Instructions for the task
Set down all of the entries below exactly, and omit the pictures.

Recorded data

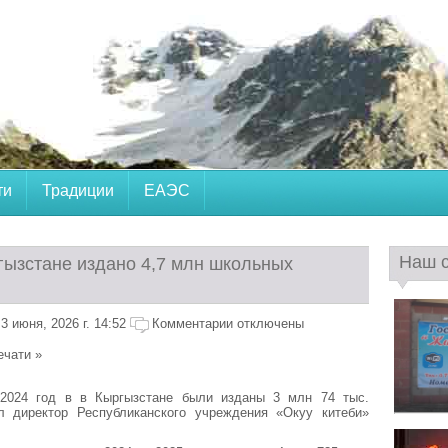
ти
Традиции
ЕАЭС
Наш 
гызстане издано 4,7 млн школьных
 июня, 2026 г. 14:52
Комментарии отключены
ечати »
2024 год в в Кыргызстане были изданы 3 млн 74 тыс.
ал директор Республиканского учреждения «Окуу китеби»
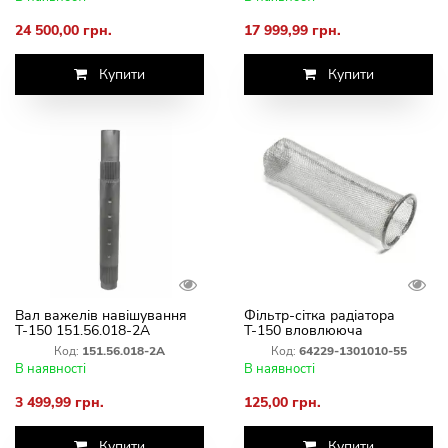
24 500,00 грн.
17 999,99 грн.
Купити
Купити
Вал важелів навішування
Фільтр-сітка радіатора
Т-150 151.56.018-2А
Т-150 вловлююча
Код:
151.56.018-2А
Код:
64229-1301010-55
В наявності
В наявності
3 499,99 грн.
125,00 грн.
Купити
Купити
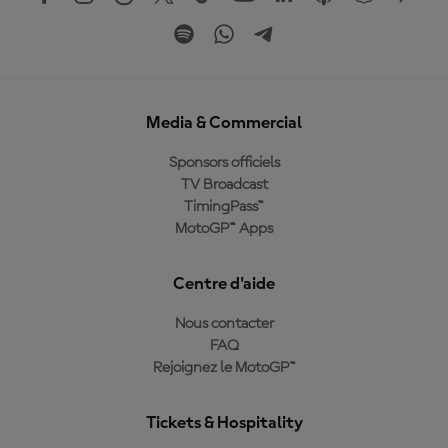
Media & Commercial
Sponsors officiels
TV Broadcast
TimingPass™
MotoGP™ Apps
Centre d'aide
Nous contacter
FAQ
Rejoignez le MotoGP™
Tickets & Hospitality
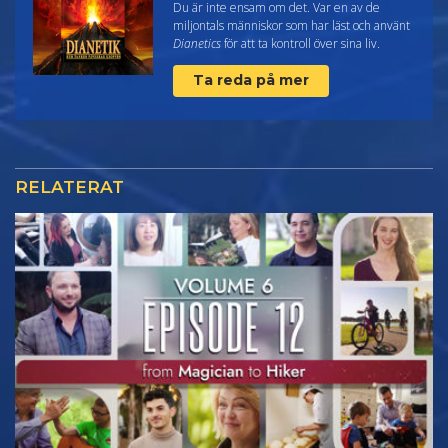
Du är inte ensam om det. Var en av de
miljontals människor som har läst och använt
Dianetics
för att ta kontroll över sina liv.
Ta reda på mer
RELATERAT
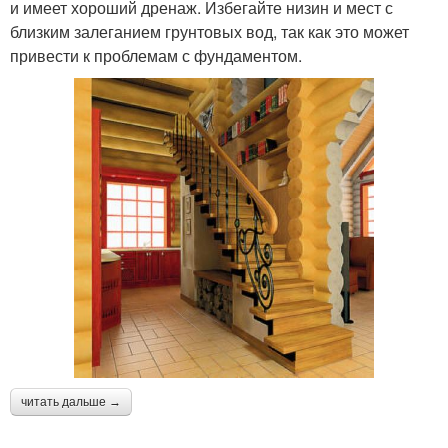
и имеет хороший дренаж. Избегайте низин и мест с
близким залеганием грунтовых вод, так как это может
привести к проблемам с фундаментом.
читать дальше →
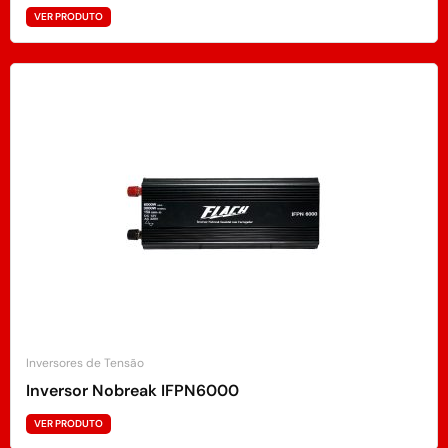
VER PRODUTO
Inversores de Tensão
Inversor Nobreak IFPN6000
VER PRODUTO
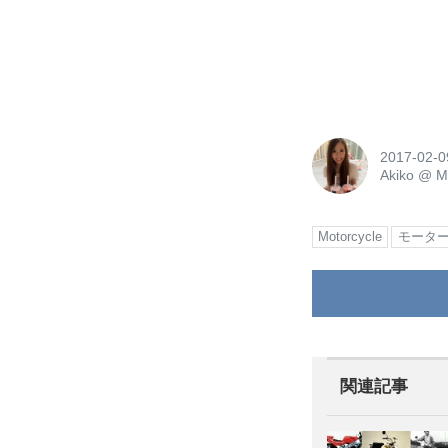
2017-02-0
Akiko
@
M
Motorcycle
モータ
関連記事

Result of this task
ти
Традиции
ЕАЭС
Наш 
гызстане издано 4,7 млн школьных
 июня, 2026 г. 14:52
Комментарии отключены
ечати »
2024 год в в Кыргызстане были изданы 3 млн 74 тыс.
ал директор Республиканского учреждения «Окуу китеби»
24 500,00 грн.
17 999,99 грн.
Купити
Купити
Вал важелів навішування
Фільтр-сітка радіатора
Т-150 151.56.018-2А
Т-150 вловлююча
Код:
151.56.018-2А
Код:
64229-1301010-55
В наявності
В наявності
3 499,99 грн.
125,00 грн.
Купити
Купити
Media & Commercial
Sponsors officiels
TV Broadcast
TimingPass™
MotoGP™ Apps
Centre d'aide
Nous contacter
FAQ
Rejoignez le MotoGP™
Tickets & Hospitality
Du är inte ensam om det. Var en av de
miljontals människor som har läst och använt
Dianetics
för att ta kontroll över sina liv.
Ta reda på mer
RELATERAT
и имеет хороший дренаж. Избегайте низин и мест с
близким залеганием грунтовых вод, так как это может
привести к проблемам с фундаментом.
читать дальше →
VER PRODUTO
Inversores de Tensão
Inversor Nobreak IFPN6000
VER PRODUTO
2017-02-0
Akiko
@
M
Motorcycle
モータ
関連記事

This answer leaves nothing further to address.